- The human genome has 23 pairs of chromosomes, one inherited from each of our parents.
- The genome is the blueprint of our genetic makeup.
- As the cells divide, the DNA is copied with extremely high accuracy due to proteins that proofread and correct errors in the DNA.
- But despite this mechanism, various studies have estimated that there is still an error rate of 0.64-0.78 mutations per billion base pairs per division. But this rate is also minuscule given the large size of the human genome.
Somatic Genetic Mutation
- An error that occurs in the DNA after birth but during development is called a somatic genetic mutation.
- It is driven by the repeated ‘copy-pasting’ of the genome
- Thus, there will be more somatic genetic mutations the older an individual is and the higher the turnover(replacement of old cells with new ones) of the tissue.
- Sometimes, it can render a cell fitter than others, which leads to the formation of tumours. So these mutations are called driver mutations.
- Somatic genetic variants are important for a number of normal physiological processes.
- For example, the immune cells in our body, which produce antibodies, undergo an enormous amount of somatic changes to create diverse proteins forming a ‘library’ of cells.
- An explosive increase in knowledge in this regard is due to our ability to sequence the genetic material in individual cells.

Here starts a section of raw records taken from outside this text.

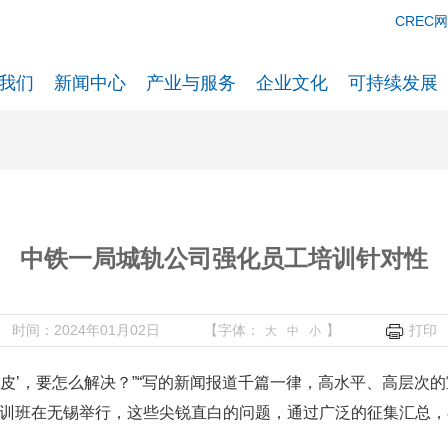
CREC
我们
新闻中心
产业与服务
企业文化
可持续发展
中铁一局城轨公司强化员工培训针对性
时间：2024年01月02日
【字体：
】
打印
大
中
小
皮’，要怎么解决？”“写的新闻报道千篇一律，高水平、高层次的宣
员培训班在无锡举行，这些尖锐直白的问题，通过广泛的征集汇总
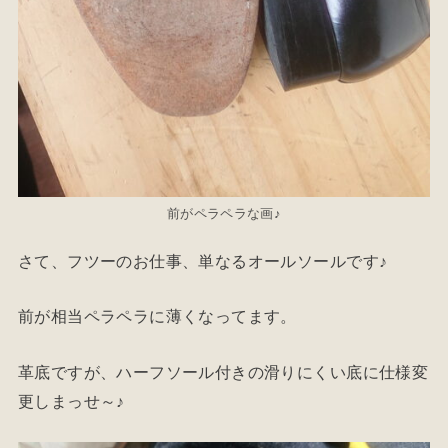
前がペラペラな画♪
さて、フツーのお仕事、単なるオールソールです♪
前が相当ペラペラに薄くなってます。
革底ですが、ハーフソール付きの滑りにくい底に仕様変
更しまっせ～♪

- Advanced microfluidics and high-throughput sequencers help sequence tens of thousands of cells from a tissue at the same time, opening big windows into genes and the functional diversity of cells in the human body.
- Somatic genetic variants play an important role in the development of cancers. So they can help with early detection, diagnosis, and prognosis.
- There are technologies to detect DNA from tumour cells that has ‘escaped’ the cells into blood or fluids, to spot cancer early. Similarly, certain variations in a cancer could be used as a signature of the disease’s progress and to track how a tumour has responded to some course of therapy.
- The U.S. National Institutes of Health recently launched a programme called the ‘Somatic Mosaicism across Human Tissues’ (SMaHT) Network.
- Aim: to catalyse our study of the field by discovering somatic variants, developing tools and resources to study them, and improving our ability to analyse, interpret, and organise them in different biological and clinical contexts.
- focused on understanding the breadth of somatic mosaicism and the biological and clinical significance of such somatic events in humans.
- The U.S. government has for now invested $140 million in a SMaHT-led effort to characterise somatic variants in 10-15 tissues from 150 post-mortem samples obtained from deceased individuals.